Figure 5. Specific increases in co-activation of nearby Purkinje cell dendrites during locomotion.

(A) Determination of threshold for defining co-activation events. The frequency of events surpassing a given degree of co-activation was plotted for resting (blue) and locomotion (red) states. The ratio of the two quantities (black trace) shows a peak for a threshold of 35%, which therefore defines a level of maximum difference in co-activation between resting and locomotion. Co-activation events were therefore defined as events in which 35% or more dendrites were active at once. (B) Pooled across all experiments, average frequency of per-dendrite and multi-dendrite co-activation events as a function of behavioral state. (C) Pooled across all experiments, pairwise PC-PC correlation of event sequences as a function of mediolateral distance between dendrites. Error bars represent SEM. (D) Pooled across all experiments, locomotion-triggered histograms of co-activation events, single-dendrite-only events, and treadmill rotation speed.

Figure 6. Absence of 1–10 Hz oscillation in ensembles of Purkinje cell dendrites.

(A) Calcium signals from a typical population of imaged dendrites (B) Left panel, the autocorrelogram of the sum of dendritic events within the same field of view, calculated for the whole recording period. Right panel, frequency power spectra of signaling events during resting and locomotion. (C) Locomotion onset-triggered average firing rates and pairwise correlations show their variation around the point of behavioral change. The averages are calculated by a 387 ms sliding window. Error bars represent SEM.

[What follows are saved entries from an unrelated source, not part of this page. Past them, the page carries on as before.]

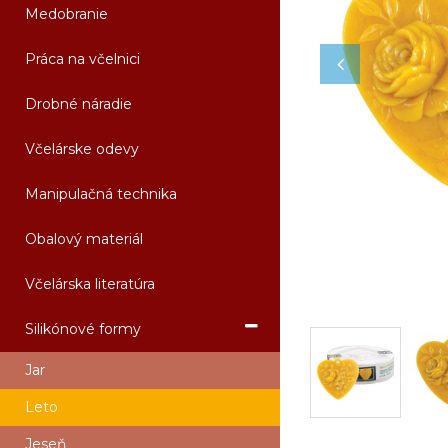
Medobranie
Práca na včelnici
Drobné náradie
Včelárske odevy
Manipulačná technika
Obalový materiál
Včelárska literatúra
Silikónové formy
Jar
Leto
Jeseň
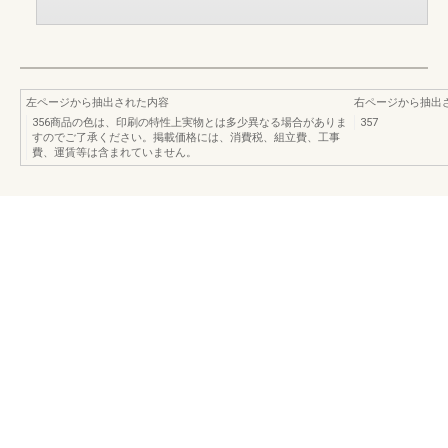
左ページから抽出された内容
右ページから抽出
356商品の色は、印刷の特性上実物とは多少異なる場合がありま
357
すのでご了承ください。掲載価格には、消費税、組立費、工事
費、運賃等は含まれていません。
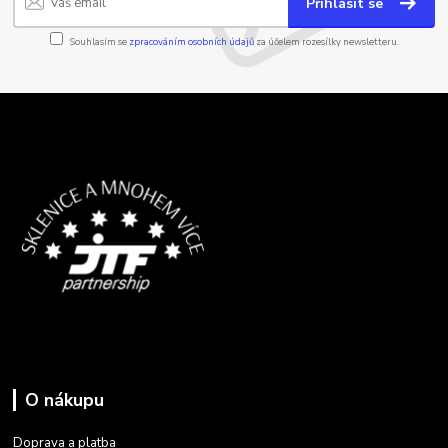
Přihlásit se
Souhlasím se
zpracováním osobních údajů
za účelem rozesílky newsletteru.
O nákupu
Doprava a platba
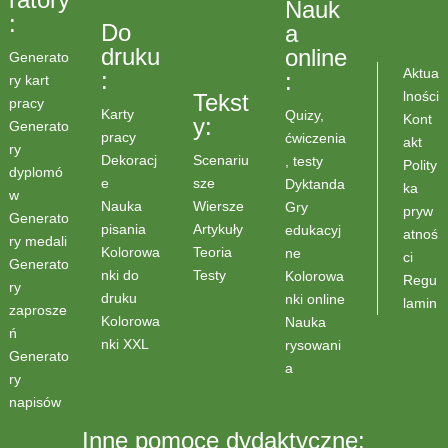
Nauk
:
Do
a
druku
online
Generato
Aktua
:
:
ry kart
lności
Tekst
pracy
Karty
Quizy,
Kont
y:
Generato
pracy
ćwiczenia
akt
ry
Scenariu
Dekoracj
, testy
Polity
dyplomó
sze
e
Dyktanda
ka
w
Wiersze
Nauka
Gry
pryw
Generato
Artykuły
pisania
edukacyj
atnoś
ry medali
Teoria
Kolorowa
ne
ci
Generato
Testy
nki do
Kolorowa
Regu
ry
druku
nki online
lamin
zaprosze
Kolorowa
Nauka
ń
nki XXL
rysowani
Generato
a
ry
napisów
Inne pomoce dydaktyczne:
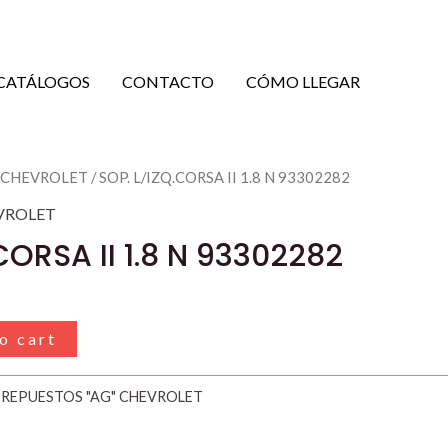
CATÁLOGOS
CONTACTO
CÓMO LLEGAR
" CHEVROLET
/ SOP. L/IZQ.CORSA II 1.8 N 93302282
VROLET
CORSA II 1.8 N 93302282
o cart
:
REPUESTOS "AG" CHEVROLET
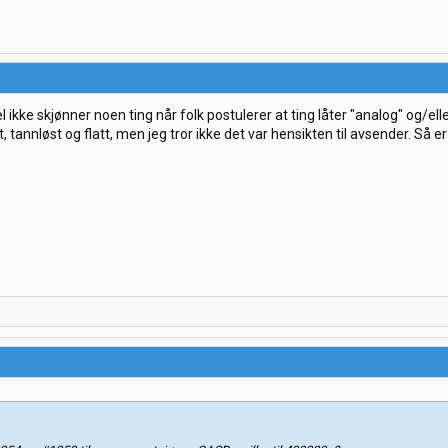
ikke skjønner noen ting når folk postulerer at ting låter "analog" og/e
nt, tannløst og flatt, men jeg tror ikke det var hensikten til avsender. Så e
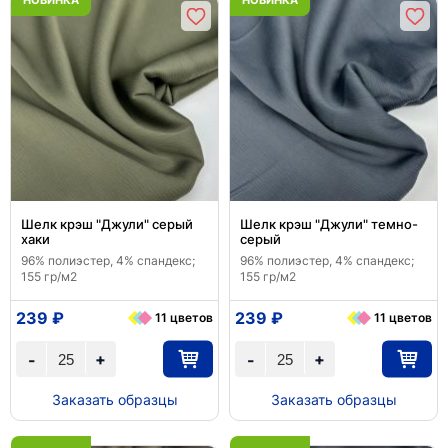
НОВИНКА
НОВИНКА
Шелк крэш "Джули" серый
Шелк крэш "Джули" темно-
хаки
серый
96% полиэстер, 4% спандекс;
96% полиэстер, 4% спандекс;
155 гр/м2
155 гр/м2
239 ₽
239 ₽
11 цветов
11 цветов
+
+
-
-
Заказать образцы
Заказать образцы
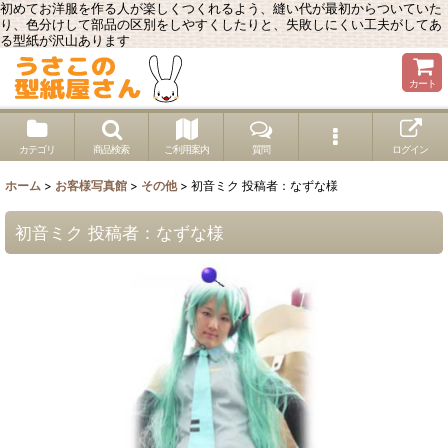
初めてお洋服を作る人が楽しくつくれるよう、縫い代が最初からついていた
り、色分けして部品の区別をしやすくしたりと、失敗しにくい工夫がしてあ
る型紙が沢山あります
カート
カテゴリ
商品検索
ご利用案内
質問
ログイン
ホーム
>
お客様写真館
>
その他
>
初音ミク 投稿者：なずな様
初音ミク 投稿者：なずな様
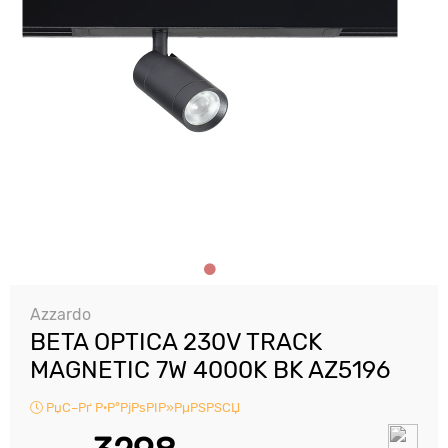
Azzardo
BETA OPTICA 230V TRACK
MAGNETIC 7W 4000K BK AZ5196
РџС–Рґ Р·Р°РјРѕРІР»РµРЅРЅСЏ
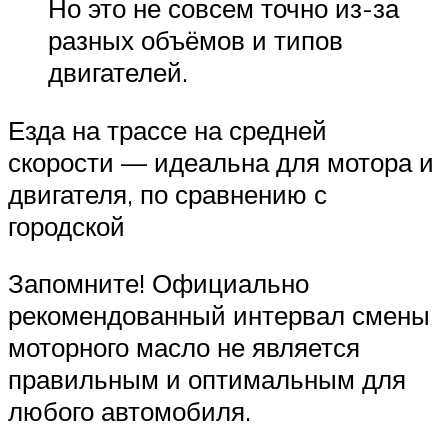
Но это не совсем точно из-за
разных объёмов и типов
двигателей.
Езда на трассе на средней
скорости — идеальна для мотора и
двигателя, по сравнению с
городской
Запомните! Официально
рекомендованный интервал смены
моторного масло не является
правильным и оптимальным для
любого автомобиля.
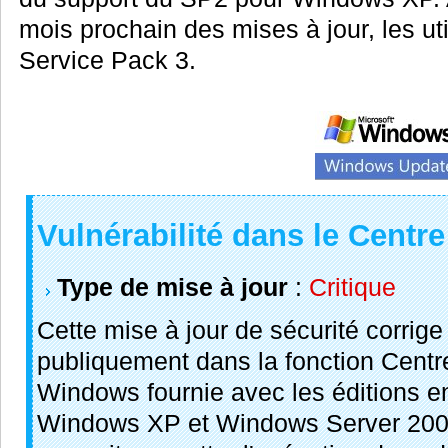
mois prochain des mises à jour, les ut
Service Pack 3.
Vulnérabilité dans le Centre
Type de mise à jour
:
Critique
Cette mise à jour de sécurité corrige
publiquement dans la fonction Centre
Windows fournie avec les éditions e
Windows XP et Windows Server 2003.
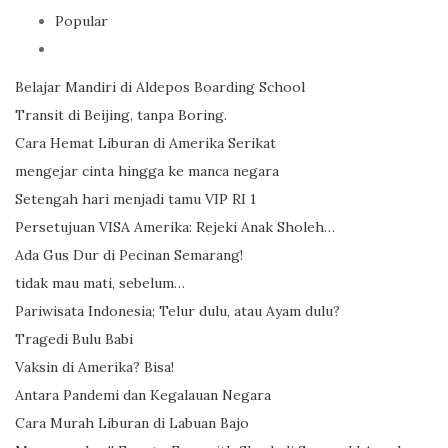
Popular
Belajar Mandiri di Aldepos Boarding School
Transit di Beijing, tanpa Boring.
Cara Hemat Liburan di Amerika Serikat
mengejar cinta hingga ke manca negara
Setengah hari menjadi tamu VIP RI 1
Persetujuan VISA Amerika: Rejeki Anak Sholeh…
Ada Gus Dur di Pecinan Semarang!
tidak mau mati, sebelum…
Pariwisata Indonesia; Telur dulu, atau Ayam dulu?
Tragedi Bulu Babi
Vaksin di Amerika? Bisa!
Antara Pandemi dan Kegalauan Negara
Cara Murah Liburan di Labuan Bajo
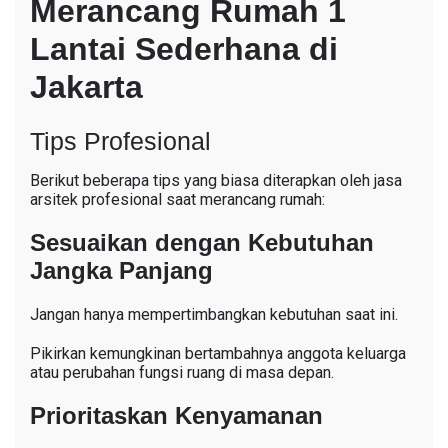
Merancang Rumah 1
Lantai Sederhana di
Jakarta
Tips Profesional
Berikut beberapa tips yang biasa diterapkan oleh jasa
arsitek profesional saat merancang rumah:
Sesuaikan dengan Kebutuhan
Jangka Panjang
Jangan hanya mempertimbangkan kebutuhan saat ini.
Pikirkan kemungkinan bertambahnya anggota keluarga
atau perubahan fungsi ruang di masa depan.
Prioritaskan Kenyamanan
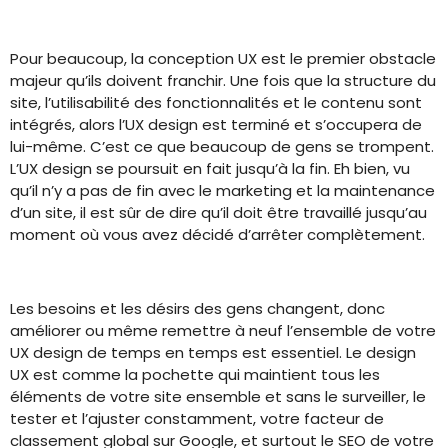
Pour beaucoup, la conception UX est le premier obstacle
majeur qu’ils doivent franchir. Une fois que la structure du
site, l’utilisabilité des fonctionnalités et le contenu sont
intégrés, alors l’UX design est terminé et s’occupera de
lui-même. C’est ce que beaucoup de gens se trompent.
L’UX design se poursuit en fait jusqu’à la fin. Eh bien, vu
qu’il n’y a pas de fin avec le marketing et la maintenance
d’un site, il est sûr de dire qu’il doit être travaillé jusqu’au
moment où vous avez décidé d’arrêter complètement.
Les besoins et les désirs des gens changent, donc
améliorer ou même remettre à neuf l’ensemble de votre
UX design de temps en temps est essentiel. Le design
UX est comme la pochette qui maintient tous les
éléments de votre site ensemble et sans le surveiller, le
tester et l’ajuster constamment, votre facteur de
classement global sur Google, et surtout le SEO de votre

Figure 7. Gated co-activation of Purkinje cell dendrites by external aversive stimuli.

(A) A raster plot from 29 Purkinje cell dendrites in response to a single clap stimulus (vertical line) during rest (left) or locomotion (right). (B) Data averaged from 5 mice from presentations of multiple stimuli in which the animal did not begin to move (left; 52 stimuli in 16 fields of view) or was already locomoting (right; 15 stimuli, 9 of the same fields of view). Top, average co-activation plotted frame by frame. Center, the probability of a co-activation event. Bottom, treadmill rotation speed. (C) Average synchrony response in resting animals divided according to whether the stimulus triggered a visible twitch. (D) Fraction of co-activated dendrites in the first 3 frames after a stimulus, plotted relative to the time of the nearest locomotion onset for all fields of view. Stimuli were given at various times distributed along the horizontal axis. Plotted values were corrected by subtracting the co-activation fraction (which was higher during locomotion) occurring at each time point when no stimulus was given. A break point (vertical line) 0.14 s after locomotion onset was identified by deviance minimization.

Figure 8. Locomotion and stimulus-dependent activity in molecular layer interneurons.

(A) Left, an example field of view showing 18 molecular layer interneurons. Right, averaged fluorescence from all interneurons during alternating periods of resting (blue shading) and locomotion (pink), including two airpuff stimuli (arrowheads). Inset, movement onset-triggered averages of treadmill rotation and fluorescence, taken from 7 episodes of movement. (B) Locomotion onset-triggered averages as measured by (left) fluorescence and (right) single-unit extracellular electrophysiological recording in the molecular layer. For both cases, the average treadmill speeds are shown in black. (C) Stimulus-triggered average responses to claps in mice at rest (52 claps, 7 cells) and during locomotion (7 claps, 4 cells) taken from extracellular recording. Vertical lines indicate the time of the clap. (D) Relative increases in interneuron activity during locomotion as depicted by electrophysiology (7 interneurons, left and middle panels) and imaging (75 interneurons, right panel). In each panel, dark lines indicate the activity of individual interneurons and green line the averaged activity over all interneurons.